THE excerpt from Mark Mazzetti’s new book, The Way of the Knife: The CIA, a Secret Army, and a War at the Ends of the Earth, published last week by the New York Times created quite the stir.
Revisiting the events surrounding Raymond Davis’ trial and release, the piece highlighted the dysfunctional nature of the US-Pakistan relationship, particularly the fact that it is dominated on both sides by intelligence agencies with diverging — indeed, directly contradictory — agendas. But the article also implicitly highlighted problems with Pakistan’s independent media.
Those who remember media coverage of the Davis saga will recall hysteria and a barrage of accusations against all and sundry.
Before our authorities or the US government had confirmed Davis’s connection with the CIA, sections of the media had denounced him as a spy and started railing against the civilian government, particularly then US ambassador Husain Haqqani, for issuing visas that, they said, had unleashed an army of Blackwater agents throughout Pakistan (never mind other outlandish theories, about Davis being a double agent working for both the CIA and the Pakistani Taliban or allegations that he was sharing documents about US fissile nuclear material with Al Qaeda to spark another world war).
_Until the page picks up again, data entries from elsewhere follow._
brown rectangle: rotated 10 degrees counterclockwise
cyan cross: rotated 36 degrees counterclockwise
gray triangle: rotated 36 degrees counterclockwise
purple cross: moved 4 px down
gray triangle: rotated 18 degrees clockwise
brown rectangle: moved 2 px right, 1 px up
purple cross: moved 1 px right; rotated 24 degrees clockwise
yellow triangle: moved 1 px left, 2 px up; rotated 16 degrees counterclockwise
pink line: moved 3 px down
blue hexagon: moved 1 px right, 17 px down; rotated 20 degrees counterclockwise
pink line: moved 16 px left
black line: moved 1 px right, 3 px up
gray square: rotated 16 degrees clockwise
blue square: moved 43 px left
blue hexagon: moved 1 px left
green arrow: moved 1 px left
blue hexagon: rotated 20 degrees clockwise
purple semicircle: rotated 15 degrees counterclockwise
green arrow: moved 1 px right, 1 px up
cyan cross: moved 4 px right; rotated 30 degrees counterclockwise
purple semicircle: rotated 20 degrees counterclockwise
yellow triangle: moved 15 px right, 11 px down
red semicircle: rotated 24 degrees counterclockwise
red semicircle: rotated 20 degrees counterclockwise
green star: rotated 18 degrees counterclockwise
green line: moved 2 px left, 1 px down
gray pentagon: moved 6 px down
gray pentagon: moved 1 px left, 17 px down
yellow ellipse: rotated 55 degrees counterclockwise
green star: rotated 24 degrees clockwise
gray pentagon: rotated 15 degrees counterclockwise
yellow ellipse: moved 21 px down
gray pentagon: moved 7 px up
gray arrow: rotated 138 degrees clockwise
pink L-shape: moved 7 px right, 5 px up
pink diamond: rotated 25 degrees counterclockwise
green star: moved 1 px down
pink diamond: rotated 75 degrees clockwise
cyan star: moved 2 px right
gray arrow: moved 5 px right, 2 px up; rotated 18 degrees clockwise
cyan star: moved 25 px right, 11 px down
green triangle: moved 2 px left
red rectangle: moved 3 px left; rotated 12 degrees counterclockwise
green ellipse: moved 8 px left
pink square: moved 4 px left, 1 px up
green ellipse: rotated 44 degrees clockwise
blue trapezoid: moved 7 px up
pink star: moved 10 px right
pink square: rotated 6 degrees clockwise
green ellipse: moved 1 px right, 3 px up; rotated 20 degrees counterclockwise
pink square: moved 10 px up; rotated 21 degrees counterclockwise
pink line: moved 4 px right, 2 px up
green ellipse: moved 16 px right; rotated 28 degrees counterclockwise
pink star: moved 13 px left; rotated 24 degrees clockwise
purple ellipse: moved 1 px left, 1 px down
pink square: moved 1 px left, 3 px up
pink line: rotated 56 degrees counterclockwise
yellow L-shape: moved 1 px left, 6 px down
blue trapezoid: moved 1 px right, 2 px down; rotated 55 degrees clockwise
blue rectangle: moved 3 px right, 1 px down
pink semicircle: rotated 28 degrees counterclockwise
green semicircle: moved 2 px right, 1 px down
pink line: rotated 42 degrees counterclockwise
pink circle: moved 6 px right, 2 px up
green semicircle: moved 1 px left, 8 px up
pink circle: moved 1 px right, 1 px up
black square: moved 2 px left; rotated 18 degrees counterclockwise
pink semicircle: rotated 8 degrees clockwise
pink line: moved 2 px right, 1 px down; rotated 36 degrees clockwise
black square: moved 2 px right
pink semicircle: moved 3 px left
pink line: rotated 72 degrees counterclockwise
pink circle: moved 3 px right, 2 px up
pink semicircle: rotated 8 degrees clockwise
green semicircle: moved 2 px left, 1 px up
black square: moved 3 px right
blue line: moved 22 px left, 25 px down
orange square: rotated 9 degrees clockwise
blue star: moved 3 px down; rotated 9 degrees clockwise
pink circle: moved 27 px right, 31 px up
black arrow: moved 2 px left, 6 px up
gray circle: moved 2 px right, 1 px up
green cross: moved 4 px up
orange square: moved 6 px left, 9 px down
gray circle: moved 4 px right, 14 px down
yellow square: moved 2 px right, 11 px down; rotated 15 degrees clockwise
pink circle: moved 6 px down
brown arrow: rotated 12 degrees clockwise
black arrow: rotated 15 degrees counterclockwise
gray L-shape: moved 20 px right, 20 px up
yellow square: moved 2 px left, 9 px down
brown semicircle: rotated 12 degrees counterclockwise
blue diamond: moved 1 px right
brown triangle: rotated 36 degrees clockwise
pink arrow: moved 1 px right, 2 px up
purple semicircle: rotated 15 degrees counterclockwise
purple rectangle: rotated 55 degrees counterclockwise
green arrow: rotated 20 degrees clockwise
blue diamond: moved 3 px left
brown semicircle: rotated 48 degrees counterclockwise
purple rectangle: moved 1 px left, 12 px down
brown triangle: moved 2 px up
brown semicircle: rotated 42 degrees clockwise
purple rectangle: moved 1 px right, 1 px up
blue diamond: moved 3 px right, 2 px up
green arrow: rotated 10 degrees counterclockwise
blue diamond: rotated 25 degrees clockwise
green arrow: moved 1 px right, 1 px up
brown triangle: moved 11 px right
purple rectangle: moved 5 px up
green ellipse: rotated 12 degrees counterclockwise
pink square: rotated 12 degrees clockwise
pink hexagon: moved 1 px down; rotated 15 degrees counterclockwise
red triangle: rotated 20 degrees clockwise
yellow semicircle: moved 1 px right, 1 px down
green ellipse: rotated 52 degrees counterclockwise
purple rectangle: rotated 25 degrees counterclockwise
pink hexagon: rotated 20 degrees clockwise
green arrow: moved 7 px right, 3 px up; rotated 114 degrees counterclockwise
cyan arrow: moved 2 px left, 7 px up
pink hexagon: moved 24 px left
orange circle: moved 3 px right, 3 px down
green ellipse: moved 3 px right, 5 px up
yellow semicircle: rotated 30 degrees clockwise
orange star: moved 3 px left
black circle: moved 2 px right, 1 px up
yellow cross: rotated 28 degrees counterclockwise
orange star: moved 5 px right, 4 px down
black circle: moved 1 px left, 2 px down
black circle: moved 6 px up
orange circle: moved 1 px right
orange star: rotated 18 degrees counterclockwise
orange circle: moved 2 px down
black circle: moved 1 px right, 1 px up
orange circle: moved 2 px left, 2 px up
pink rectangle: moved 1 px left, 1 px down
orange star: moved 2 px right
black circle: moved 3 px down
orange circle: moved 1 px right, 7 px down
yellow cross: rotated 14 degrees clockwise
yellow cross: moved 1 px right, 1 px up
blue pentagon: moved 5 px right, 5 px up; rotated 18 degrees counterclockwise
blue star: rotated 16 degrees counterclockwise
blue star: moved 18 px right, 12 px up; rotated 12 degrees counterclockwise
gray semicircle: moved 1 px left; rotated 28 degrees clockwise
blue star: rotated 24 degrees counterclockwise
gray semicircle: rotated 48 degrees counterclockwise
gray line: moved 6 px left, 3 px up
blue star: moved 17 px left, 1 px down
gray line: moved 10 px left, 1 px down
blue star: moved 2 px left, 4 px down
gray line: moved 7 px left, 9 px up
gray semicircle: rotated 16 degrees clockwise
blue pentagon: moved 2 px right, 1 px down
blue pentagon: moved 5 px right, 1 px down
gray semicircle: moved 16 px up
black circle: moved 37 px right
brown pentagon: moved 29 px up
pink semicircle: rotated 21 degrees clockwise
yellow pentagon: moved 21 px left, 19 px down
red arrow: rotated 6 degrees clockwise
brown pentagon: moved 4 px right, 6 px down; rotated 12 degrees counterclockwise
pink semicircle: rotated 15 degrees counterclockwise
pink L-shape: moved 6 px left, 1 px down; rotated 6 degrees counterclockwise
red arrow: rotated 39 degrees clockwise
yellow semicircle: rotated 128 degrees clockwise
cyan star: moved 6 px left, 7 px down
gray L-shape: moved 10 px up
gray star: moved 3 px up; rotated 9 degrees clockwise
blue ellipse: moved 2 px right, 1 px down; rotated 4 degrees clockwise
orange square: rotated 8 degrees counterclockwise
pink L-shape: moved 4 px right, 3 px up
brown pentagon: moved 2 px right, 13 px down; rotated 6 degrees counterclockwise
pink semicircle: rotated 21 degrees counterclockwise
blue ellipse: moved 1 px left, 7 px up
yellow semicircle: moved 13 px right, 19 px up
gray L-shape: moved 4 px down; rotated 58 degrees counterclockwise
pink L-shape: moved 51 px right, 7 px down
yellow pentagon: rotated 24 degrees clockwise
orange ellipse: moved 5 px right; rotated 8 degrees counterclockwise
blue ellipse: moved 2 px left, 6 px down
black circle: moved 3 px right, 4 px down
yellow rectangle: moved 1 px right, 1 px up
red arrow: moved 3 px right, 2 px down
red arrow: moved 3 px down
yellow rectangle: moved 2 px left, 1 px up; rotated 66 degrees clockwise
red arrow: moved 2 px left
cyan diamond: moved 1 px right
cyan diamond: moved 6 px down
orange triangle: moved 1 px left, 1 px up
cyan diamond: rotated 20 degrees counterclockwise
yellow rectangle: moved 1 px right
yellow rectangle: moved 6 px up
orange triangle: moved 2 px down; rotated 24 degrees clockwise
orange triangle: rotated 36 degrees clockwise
During Davis’s incarceration, some talk show hosts and columnists bayed for blood, calling for him to be tried and hanged according to Pakistani law. They also denounced the Zardari government for maintaining relations with the US, claiming politicians were selling out Pakistani blood in exchange for civilian aid under the Kerry-Lugar-Berman Act.
Similar vitriol against the civilian administration continued once Davis was released following payment of ‘blood money’ to the family members of those he had shot.
Mazzetti’s piece confirms US efforts to increase CIA presence in Pakistan in order to monitor Lashkar-i-Taiba activity as well as locate former Al Qaeda chief Osama bin Laden. But it also shows how US-Pakistan relations and the handling of the Davis incident, including his release, were strictly in the domain of the security establishment.
The pressures media professionals face in terms of reporting on foreign policy or national security issues, and the fact that truth comes at the expense of media licences or journalists’ lives, are well-known.
But it is worth asking why our free media — as the media in some other countries — is so easily taken with promoting a particular nationalist narrative, irrespective of facts. It is one thing to self-censor in the face of coercion; it is another to actively participate in spreading misinformation and reactionary rhetoric, particularly when that rhetoric is in support of an ideological cause or political agenda, and that too in service of a single institution against others.
As diverse and feisty as they are, Pakistan’s independent outlets have not cast off the historic role of broadcast media in the country: to perpetuate a narrative that serves national interest as defined by the security establishment. As such, sections of our so-called free media remain a tool, one that was used to great effect during the Davis saga, following the 2008 Mumbai attacks and after the 2011 Abbottabad raid.
Ironically, media proliferation — which should boost truth-telling, debate and critical questioning — has instead distracted from back-end shenanigans.
The media amplifies nationalist narratives that cloak the security establishment’s contradictory policies, particularly vis-à-vis the US: while the security establishment courts Washington, the media whips up public sentiment and places the blame, as it were, for Pakistan’s flawed engagement with the US on civilian actors.
Gen Pervez Musharraf’s admission last week that the Pakistan Army approved certain drone strikes, for which the coalition government has since taken much flak, further highlights this double speak.
This strategy served our authorities well in earlier negotiations with the US, particularly as resultant anti-American public sentiment consolidated Pakistan’s bargaining position in Washington. Former US diplomats Teresita Schaffer and Howard Schaffer have described how the media is used as a pawn of foreign relations: officials cite stories from the media to argue that Pakistan cannot do something Washington wants, or to pressure US officials to adopt a particular course of action. But the strategy has also discredited too many civilian actors in the public’s opinion, a factor that matters at election time.
To the media’s credit, the situation is improving. Journalists have taken a strong stance on several issues, including security force conduct in Balochistan, albeit taking a cue from the judiciary. And the army chief’s February 2013 briefing with journalists, aimed at discrediting civilian politics in the run-up to elections, received a measured response in print, if not on the airwaves.
With historic polls ahead, the era of uncritical narrative-making should be declared over. The media must stick to the facts and ask difficult questions if it is to play a role in this democratic transition. And it should use its plurality to its advantage: multiple media outlets can present a united front on sensitive issues given that across-the-board censorship is almost impossible in the present context. Outlets can also play off each other to introduce alternative narratives.
It would be a shame if the media continues to be a distracting screen, keeping the real dealings of the powers that be out of view, while misleading the public.
The writer is a freelance journalist.